Conto - Surfista sem braço

em terça-feira, 28 de junho de 2016

The Great Wave Off  Kanagawa- Katsushika Hokusai

— Como é viver sem um braço? — Pergunta meu imenso amigo.

— Não sei dizer. — respondo, preguiçoso. — Seria como perguntar a você como é ser o mar.

— Não saberia responder.  Só sei que juntos, eu e você, somos o oceano.

Estou de bruços e fecho os olhos para sentir as ondas sob a prancha. Aquele movimento suave me faz sentir aconchegado no mundo. Meu braço esquerdo — o inteiro — escorrega  para água e sinto sua carícia suave, gelada.

Eu era um menino quando o Mar falou comigo pela primeira vez. Ele me chamava para uma missão especial. Uma missão para aqueles que pudessem ouvi-lo. E eu era um deles.
Perguntei onde estavam os outros recrutas. “ Você é o meu recruta. Cada mar tem um. Ou deveria ter. Se tiver a sorte de achar quem o ouça.”

Naquele dia eu não voltei para Os Saltins. Éramos uma grande família sem parentes. Vivíamos juntos sob a lona esmaecida, pulando daqui pra lá. Eles já estavam se preparando para rumar até a próxima cidade, e eu sabia que poderia passar muito mais tempo longe do mar. Talvez nunca mais o reencontrasse.

Não posso dizer que foi fácil dizer adeus para a única vida que eu conhecia. Mas como todo garoto impetuoso no alto dos seus nove anos, não poderia negar minha missão. Finalmente eu tinha uma função no mundo, era um escolhido do Mar. Ou, pelos menos viria a ser, se tivesse coragem de enfrentar o meu pior medo. Eu tinha muito medo de morrer.

Um sussurro quebra o fluxo de minhas memórias “Ei, vou te dar uma onda. Reme, deslize até a linha.”

Remo até lá, sinto o ponto e logo estou no túnel de água e sal. A onda perfeita, o momento da dança. A prancha sobe e meu corpo junto, deslizando para a crista, enquanto minha mente mergulha para longe, numa queda de lembranças e entrega.

Eu tinha nove anos mais uma vez. Ouvia os sussurros marítimos me dizendo o que devia fazer. Corri para o alto do penhasco. Fechei os olhos com força. Os joelhos cediam e o coração estourava na cabeça. “Para nascer de novo é preciso morrer primeiro”. Era o que o Mar me dizia. Lembro de ter pensando por um segundo se eu realmente nasceria mais uma vez.

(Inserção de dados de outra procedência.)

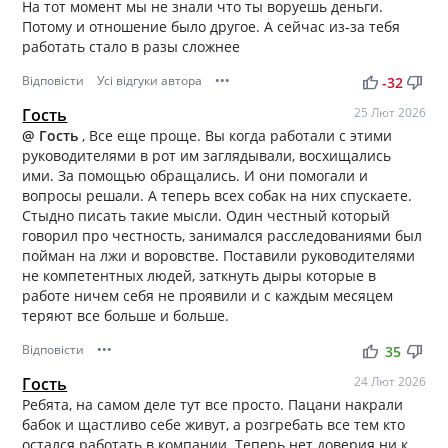
На тот момент мы не знали что ты воруешь деньги.
Потому и отношение было другое. А сейчас из-за тебя
работать стало в разы сложнее
Відповісти
Усі відгуки автора
•••
thumb_up
thumb_down
-32
Гость
25 Лют 2026
@ Гость
, Все еще проще. Вы когда работали с этими
руководителями в рот им заглядывали, восхищались
ими. За помощью обращались. И они помогали и
вопросы решали. А теперь всех собак на них спускаете.
Стыдно писать такие мысли. Один честный который
говорил про честность, занимался расследованиями был
пойман на лжи и воровстве. Поставили руководителями
не компетентных людей, заткнуть дыры которые в
работе ничем себя не проявили и с каждым месяцем
теряют все больше и больше.
Відповісти
•••
thumb_up
thumb_down
35
Гость
24 Лют 2026
Ребята, на самом деле тут все просто. Пацани накрали
бабок и щастливо себе живут, а розгребать все тем кто
остался работать в компании. Теперь нет доверия ни к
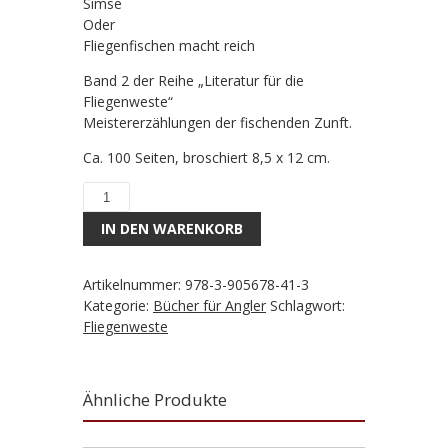
Simse
Oder
Fliegenfischen macht reich
Band 2 der Reihe „Literatur für die
Fliegenweste“
Meistererzählungen der fischenden Zunft.
Ca. 100 Seiten, broschiert 8,5 x 12 cm.
Das
Angelwunder
IN DEN WARENKORB
von
Buchstadt
an
Artikelnummer:
978-3-905678-41-3
der
Kategorie:
Bücher für Angler
Schlagwort:
Simse
Fliegenweste
Menge
Ähnliche Produkte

Abri os braços e me deixei cair num salto de morte e fé. O corpo pequeno, batendo no espelho de água dura. A mesma água que logo queimaria os meus pulmões, me sufocaria.

“Agora você é meu cigano do mar, Allan, o acordo está selado. Está morto para o passado e vivo para o presente”.

A onda finda e logo chego à praia. Sento na areia molhada, a mesma areia onde o Mar me deixou há tantos anos. É sempre assim quando nos reencontramos. Cada onda que pego é uma nova entrega. Morro e torno a viver.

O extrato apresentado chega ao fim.